Ketiga, jumlah dan peran guru, dosen, instruktur dari industri dan ahli dari dunia kerja, ditingkatkan secara signifikan sampai minimal mencapai 50 jam per semester, per program studi.

"Jadi, dosen-dosen dari Kadin harus rutin kita hadirkan di kelas. Sejak semester satu, anak-anak kita sudah diekspos dengan kondisi nyata," tambah Wikan.

Poin keempat merupakan optimalisasi magang atau praktik kerja di industri atau dunia kerja.

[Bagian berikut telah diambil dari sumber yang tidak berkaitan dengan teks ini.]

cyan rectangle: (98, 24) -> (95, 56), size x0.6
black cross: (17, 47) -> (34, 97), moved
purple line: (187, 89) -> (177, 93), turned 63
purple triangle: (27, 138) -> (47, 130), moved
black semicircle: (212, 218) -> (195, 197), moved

Menurutnya minimal dirancang satu semester sejak awal.

“Jangan sampai langsung lompat ke nomor empat, sedangkan poin 2 dan 3 belum kita lakukan,” tuturnya.

Adapun yang kelima adalah sertifikasi kompetensi, yang sesuai standar dan kebutuhan dunia kerja (bagi lulusan dan dosen, guru/instruktur).

Kemudian dosen/guru/instruktur secara rutin mendapatkan update teknologi dan pelatihan dari dunia kerja.

"Aspek ketujuh cukup krusial yakni riset terapan mendukung teaching factory atau teaching industry," jelas dia.

Wikan menjelaskan, ketika bicara riset terapan, tidak bisa langsung lompat ke riset terapan.

Ini bagian dari link and match. Riset terapan yang tepat itu teaching factory/teaching industry harus bermula dari kasus nyata di industri atau masyarakat.

"Sehingga kebijakan kita untuk riset terapan itu ya ini, start from the end," ungkap dia.

Wikan menyebutkan riset itu dimulai dari Market Readiness Level (MRL) bersama industri atau bersama Kamar Dagang dan Industri (Kadin).

Kemudian merancang kalau kelak produk mereka nanti sudah selesai, bagaimana memproduksi massal dan mengirimkannya ke pasar atau masyarakat.

"Harus ada Venture Readiness Level (VRL). Jadi kita harus punya kesiapan mitra industri yang nanti memproduksi masal. Karena kalau kampus atau SMK diminta untuk memproduksi massal itu ya salah," kata dia.

Kampus vokasi atau sekolah menengah kejuruan (SMK) adalah pabrik ide atau pabrik prototype dan dilahirkan bersama dengan industri.

Baru setelah itu Tehnical Readiness Level (TRL). Ini dipublikasikan setelah produk sudah jadi.

“Di HAKI, paten, atau produk register itu boleh dipublikasikan. Tapi jangan sampai mindset kita untuk melakukan link and match tadi hanya administratif," tutur Wikan.

Terakhir, komitmen serapan lulusan, oleh dunia kerja (bukan mengharuskan, tapi komitmen kuat).

“Jadi ada link and match antara pendidikan vokasi dan industri. Minimal delapan standar ini harus dilakukan kalau kita benar-benar ingin punya kualitas," tukas Wikan.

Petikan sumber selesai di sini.